### Activity:
Every line below should be copied exactly; drop the pictures.

### Dataset records:
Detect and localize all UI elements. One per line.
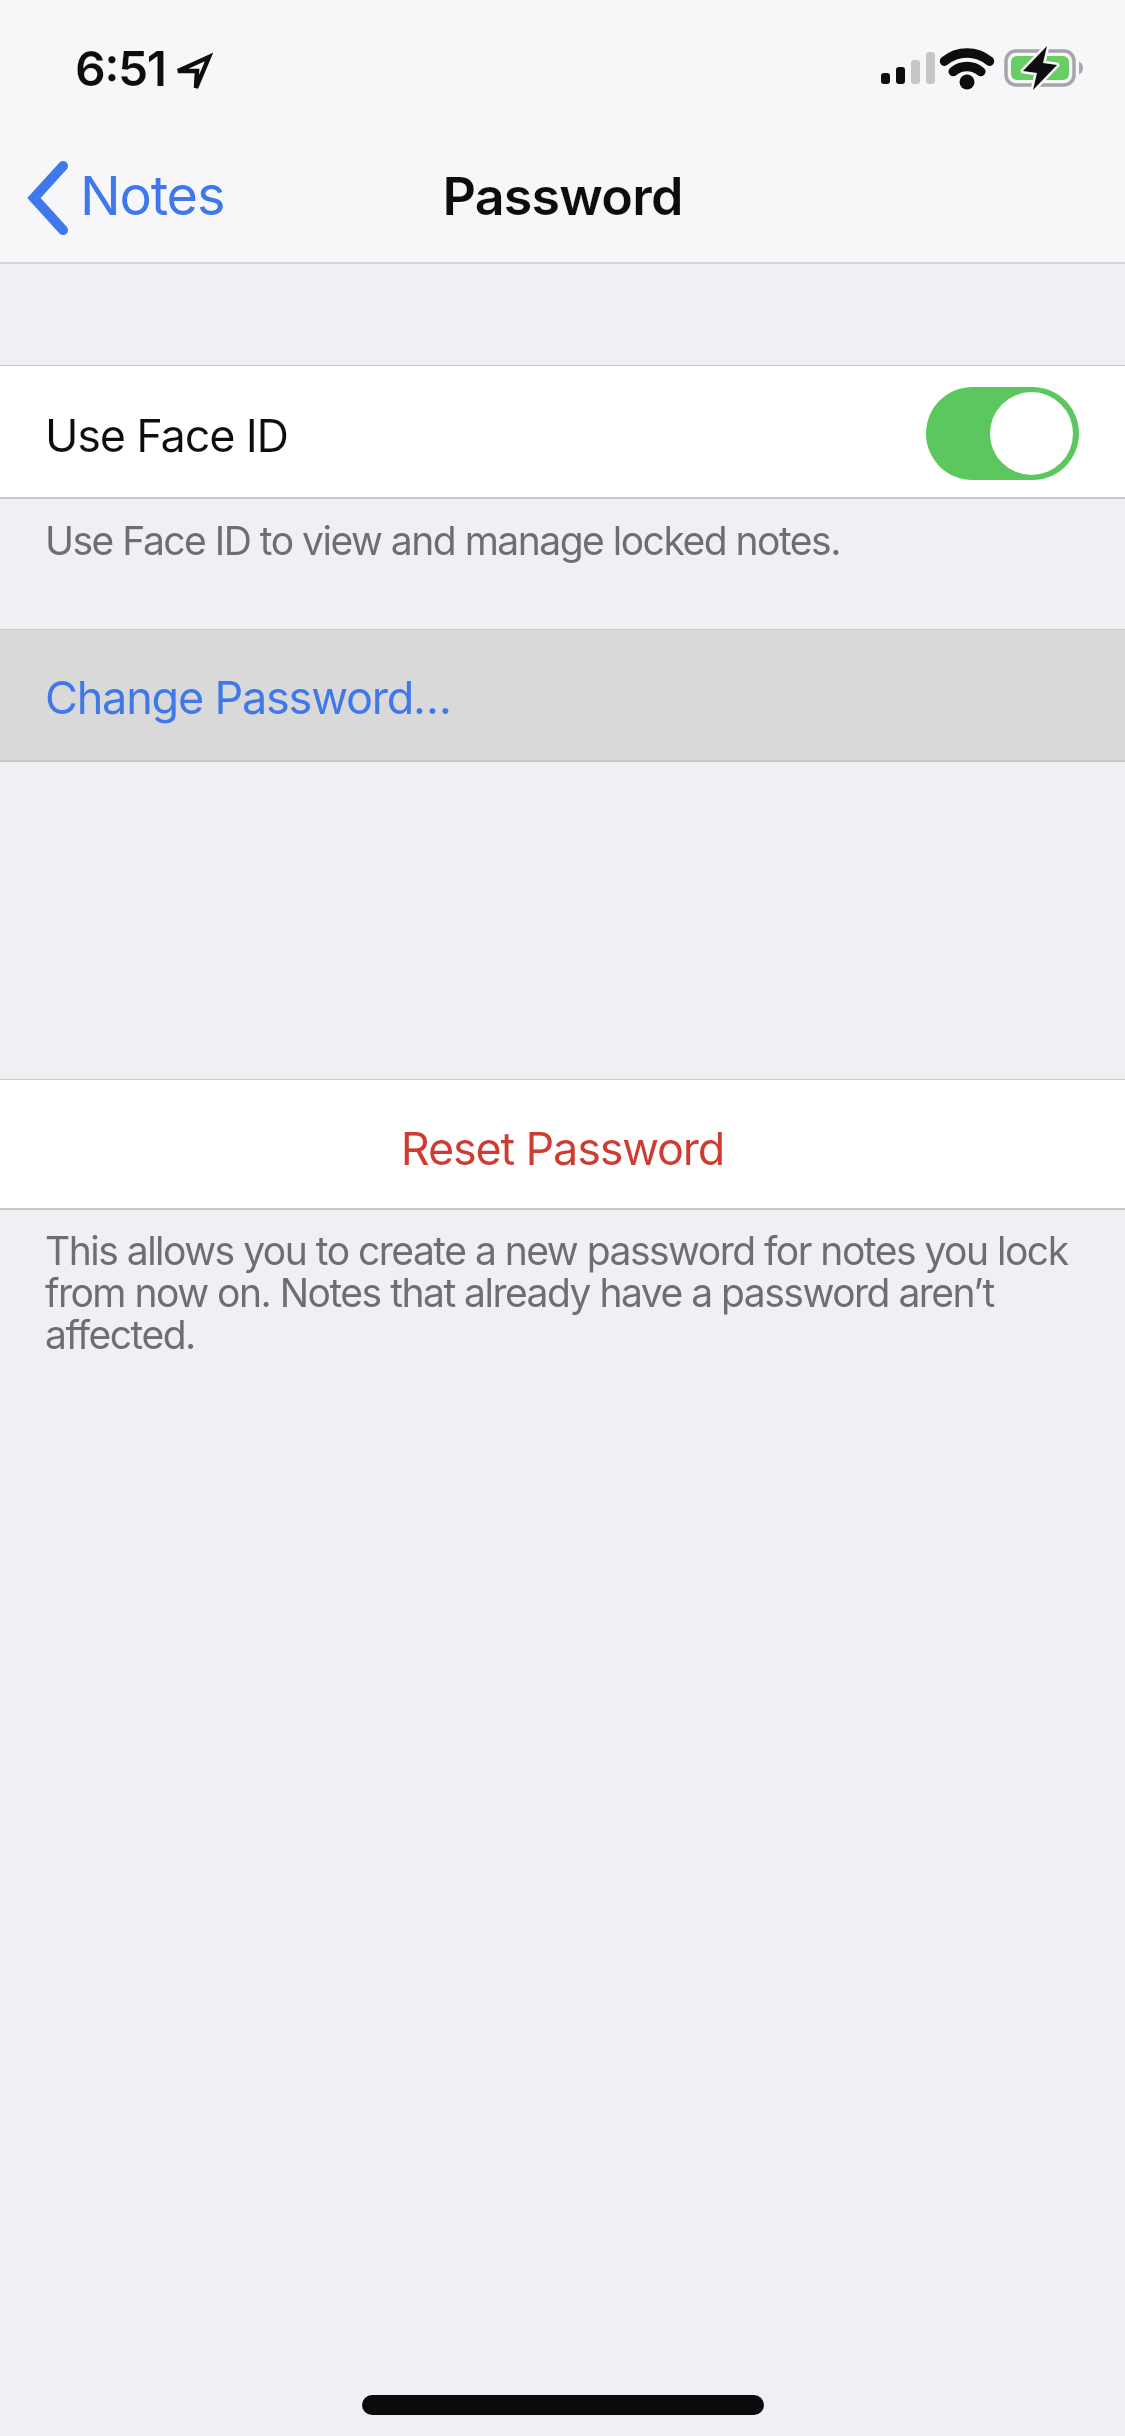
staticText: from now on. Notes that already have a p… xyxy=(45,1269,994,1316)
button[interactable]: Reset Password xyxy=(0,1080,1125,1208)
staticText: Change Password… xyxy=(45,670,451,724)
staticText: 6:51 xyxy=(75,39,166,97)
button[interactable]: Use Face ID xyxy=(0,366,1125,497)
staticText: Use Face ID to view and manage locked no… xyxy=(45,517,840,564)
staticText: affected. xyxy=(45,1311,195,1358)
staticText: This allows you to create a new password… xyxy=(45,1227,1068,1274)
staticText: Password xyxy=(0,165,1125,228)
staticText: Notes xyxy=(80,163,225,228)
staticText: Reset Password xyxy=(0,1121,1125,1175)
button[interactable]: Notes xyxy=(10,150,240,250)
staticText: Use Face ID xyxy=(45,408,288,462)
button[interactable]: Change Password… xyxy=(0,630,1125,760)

### Task solution:
Detect and localize all UI elements. One per line.
staticText: from now on. Notes that already have a p… xyxy=(45,1269,994,1316)
button[interactable]: Reset Password xyxy=(0,1080,1125,1208)
staticText: Change Password… xyxy=(45,670,451,724)
staticText: 6:51 xyxy=(75,39,166,97)
button[interactable]: Use Face ID xyxy=(0,366,1125,497)
staticText: Use Face ID to view and manage locked no… xyxy=(45,517,840,564)
staticText: affected. xyxy=(45,1311,195,1358)
staticText: This allows you to create a new password… xyxy=(45,1227,1068,1274)
staticText: Password xyxy=(0,165,1125,228)
staticText: Notes xyxy=(80,163,225,228)
staticText: Reset Password xyxy=(0,1121,1125,1175)
button[interactable]: Notes xyxy=(10,150,240,250)
staticText: Use Face ID xyxy=(45,408,288,462)
button[interactable]: Change Password… xyxy=(0,630,1125,760)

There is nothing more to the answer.